### Exercise directions
Restate every record word for word, without the pictures.

Exercise material START

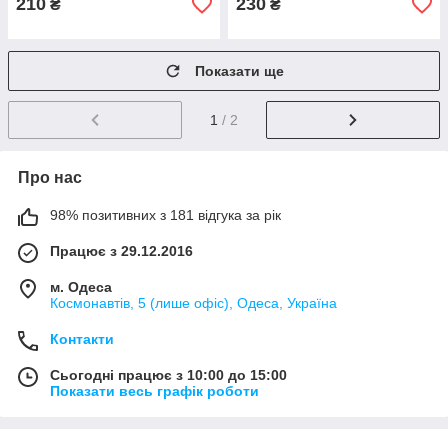
210
230
₴
₴
Показати ще
1
/ 2
Про нас
98% позитивних з 181 відгука за рік
Працює з 29.12.2016
м. Одеса
Космонавтів, 5 (лише офіс), Одеса, Україна
Контакти
Сьогодні працює з 10:00 до 15:00
Показати весь графік роботи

Exercise material END

### Output of the exercise
210
230
₴
₴
Показати ще
1
/ 2
Про нас
98% позитивних з 181 відгука за рік
Працює з 29.12.2016
м. Одеса
Космонавтів, 5 (лише офіс), Одеса, Україна
Контакти
Сьогодні працює з 10:00 до 15:00
Показати весь графік роботи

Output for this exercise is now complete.